Locke, a philosophical shaman of the today’s Libertarian-Right set, hawked the idea that human rights were conferred by an imaginary “law of Nature,” which he said pre-existed and superseded any law made by actual lawmaking people. Think of Moses bringing the tablets down from the Mount – but without Moses, or the tablets, or a population that could read.
Please understand that Locke’s “law of Nature” existed in a prehistoric “state of Nature,” a sort of Garden of Eden where he said “men … by nature all free, equal, and independent” existed without either the cost or any benefit of government. But there was a snake in Locke’s garden: “For although the law of Nature be plain and intelligible to all rational creatures, yet men, being biased by their interest … are not apt to allow of it as a law binding to them in the application of it to their particular cases.”
The only solution to humanity’s selfish transgression of the “law of Nature,” Locke explains, was the establishment of government. “The great and chief end, therefore, of men uniting into commonwealths, and putting themselves under government, is the preservation of their property; to which in the state of Nature there are many things wanting.”
So, according to Locke, man-made law (government) was invented by man to protect rights that man never made in the first place. (This is but one version of the long-running theory of the “Social Contract.”)
But notice the shift from man in a “state of Nature” to man in a governed society: the “chief end” of this novel entity of government was not to protect mankind’s original condition “by nature all free, equal and independent,” which was their apparent birthright, but “the preservation of their property.”
Does this reasoning sound at least vaguely familiar? It should. It was the same argument that was enthusiastically adopted by the well-to-do, property-owning, tax-evasive, English Colonial elite at the onset of the American Revolution. The current GOP’s political base, if you will – backdated a couple of centuries.
But in contemporary times, Locke’s “natural law” has languished as a hot cocktail party topic for many folks. An interesting exception is arch-conservative Supreme Court Justice Clarence Thomas, who, when queried about his judicial philosophy at his 1991 Senate confirmation hearing, said he thought “natural law” provided “philosophical background” to the Constitution.
Now Paul Ryan, who like Thomas is a self-professed Ayn Rand devotee, has weighed in with his grandiloquent echo that humans’ irrevocable rights do not originate from their fellow humans, but from somewhere out of the Blue.
The opinion that persons’ rights derive from Nature, or natural law, has been rejected for centuries by philosophical luminaries from Baruch Spinoza to Jeremy Bentham, who pointed out the obvious: rights derive from law; and law as we know it does not and cannot exist without government.

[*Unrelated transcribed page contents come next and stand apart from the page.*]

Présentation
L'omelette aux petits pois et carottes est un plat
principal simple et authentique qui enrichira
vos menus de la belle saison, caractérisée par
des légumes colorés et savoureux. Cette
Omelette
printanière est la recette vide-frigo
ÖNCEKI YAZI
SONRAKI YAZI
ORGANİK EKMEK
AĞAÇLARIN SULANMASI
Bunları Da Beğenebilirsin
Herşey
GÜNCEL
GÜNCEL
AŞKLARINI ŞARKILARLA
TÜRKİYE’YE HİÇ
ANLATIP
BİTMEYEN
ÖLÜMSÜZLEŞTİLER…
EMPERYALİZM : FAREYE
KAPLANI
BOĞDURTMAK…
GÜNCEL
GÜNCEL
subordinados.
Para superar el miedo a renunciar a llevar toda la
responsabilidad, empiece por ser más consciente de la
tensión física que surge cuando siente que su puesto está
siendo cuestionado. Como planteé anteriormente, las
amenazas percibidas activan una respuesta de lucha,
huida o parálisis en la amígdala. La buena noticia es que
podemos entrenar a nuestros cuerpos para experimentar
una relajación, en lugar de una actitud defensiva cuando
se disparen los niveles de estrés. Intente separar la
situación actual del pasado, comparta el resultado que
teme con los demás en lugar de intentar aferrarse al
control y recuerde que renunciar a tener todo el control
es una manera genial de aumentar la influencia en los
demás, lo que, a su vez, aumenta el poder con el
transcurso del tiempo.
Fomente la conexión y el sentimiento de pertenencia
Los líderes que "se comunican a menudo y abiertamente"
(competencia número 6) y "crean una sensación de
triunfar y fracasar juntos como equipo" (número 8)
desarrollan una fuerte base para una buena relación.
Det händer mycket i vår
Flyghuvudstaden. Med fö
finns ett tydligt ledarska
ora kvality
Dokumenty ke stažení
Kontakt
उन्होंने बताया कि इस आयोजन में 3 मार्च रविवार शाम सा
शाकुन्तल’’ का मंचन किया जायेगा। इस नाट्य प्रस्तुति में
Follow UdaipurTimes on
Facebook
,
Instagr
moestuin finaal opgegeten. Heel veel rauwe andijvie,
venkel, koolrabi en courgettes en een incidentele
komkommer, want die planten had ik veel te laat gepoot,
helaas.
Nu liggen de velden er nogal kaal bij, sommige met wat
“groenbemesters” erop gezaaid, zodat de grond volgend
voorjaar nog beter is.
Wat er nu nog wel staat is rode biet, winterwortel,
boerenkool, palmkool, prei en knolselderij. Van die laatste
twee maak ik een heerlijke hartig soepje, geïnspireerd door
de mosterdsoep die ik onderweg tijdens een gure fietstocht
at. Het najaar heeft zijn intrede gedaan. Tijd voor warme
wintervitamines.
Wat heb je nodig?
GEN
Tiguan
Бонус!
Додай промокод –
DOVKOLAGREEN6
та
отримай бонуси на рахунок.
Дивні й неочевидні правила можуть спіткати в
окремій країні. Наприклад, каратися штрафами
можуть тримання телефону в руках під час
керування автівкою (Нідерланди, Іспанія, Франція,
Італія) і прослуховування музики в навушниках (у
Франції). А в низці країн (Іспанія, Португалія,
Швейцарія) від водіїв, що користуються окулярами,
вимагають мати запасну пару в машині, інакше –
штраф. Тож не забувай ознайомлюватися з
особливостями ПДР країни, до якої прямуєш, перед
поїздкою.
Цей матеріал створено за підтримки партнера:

To imagine “law” existing prior to government, said Bentham, is not only a contradiction of terms, but is “nonsense upon stilts.” The world’s greatest scientists confirmed Bentham’s conclusion: Charles Darwin, Gregor Mendel and Albert Einstein, for example, never discovered that “Nature” conferred “rights” to any animal, plant or thing in the known Universe.
Nature – infamous for its so-called Law of the Jungle – is a notorious transgressor of human rights. Any random rattlesnake, bubonic plague bacterium or tsunami stands ready to prove the point to humans foolish enough to fantasize otherwise. Anybody who has ever camped out for a summer weekend without bug repellent can tell tales of woe concerning the “natural rights” showered upon humanity by the natural world.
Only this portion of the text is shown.